A specific person should be in charge of this. Keeping a proper record of all information and ensuring there is coherence in the on-going recording processes and the processes that are done – as you will read below – is a full-time job. A company that truly wants to be systematic in cultivation requires a single person to dedicate all their time to this. Trying to put this in charge of the people who grow or the people who do administration is a mistake, since this is not a set of side-tasks, it is basically an entire full-time job.
Standard operating procedures should be a must. A standard operating procedure is a document that contains the steps you need to follow to perform a certain task in a crop. For example, the task of performing irrigation should be documented in a way that is always clear, up to date and that could be followed by someone who is completely new to the organization. The easiest place to start is usually to record a video of the person doing what they are doing, having them explain what is being done.
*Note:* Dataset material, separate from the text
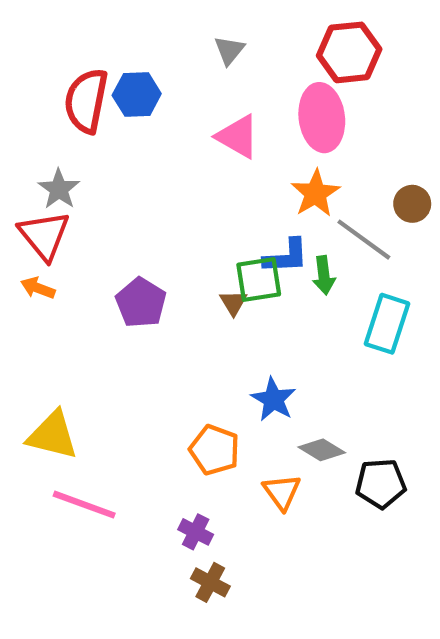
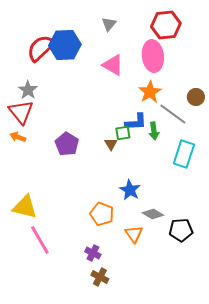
blue hexagon: (137, 94) -> (65, 45), size x1.4
red semicircle: (86, 101) -> (41, 48), turned 36
green square: (259, 280) -> (123, 133), size x0.7
pink line: (84, 505) -> (40, 240), turned 40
At the very least this establishes a recorded process of what was done at a point in time and serves as a starting base to create a document. However keeping these things up-to-date and accessible is something that should be a top-priority.
Log as much sensor information as possible. Sensor readings are precious data that tells you a lot about the crop environment and what might be going right or wrong at each single point in time. Performing manual sensor readings and recordings is not a sustainable practice – as records can easily be lost and measurements can change depending on the person making them – so automated systems for the recording of all important sensor readings should be in place. A central database system that records all of this information is going to be key to the later access and easy use of this information.
Create expectations and see if they are met. When the two points above are put together you suddenly have a way to create expectations from procedures and then evaluate – using your sensor data – whether things that were supposed to happen actually did happen. I have seen several cases in crops when an important piece of equipment – a humidifier on a timer for example – fails to perform and there is really no awareness about anything being wrong up until there were real consequences and plant losses due to the problem. Procedures establish expectations that mean certain things should happen in the real world and having the sensors to monitor whether those things are happening or not is extremely important. These readings can also be monitored in real-time when things are working normally and the expectation can be programmed so that users are alerted when something that should be happening is actually not happening.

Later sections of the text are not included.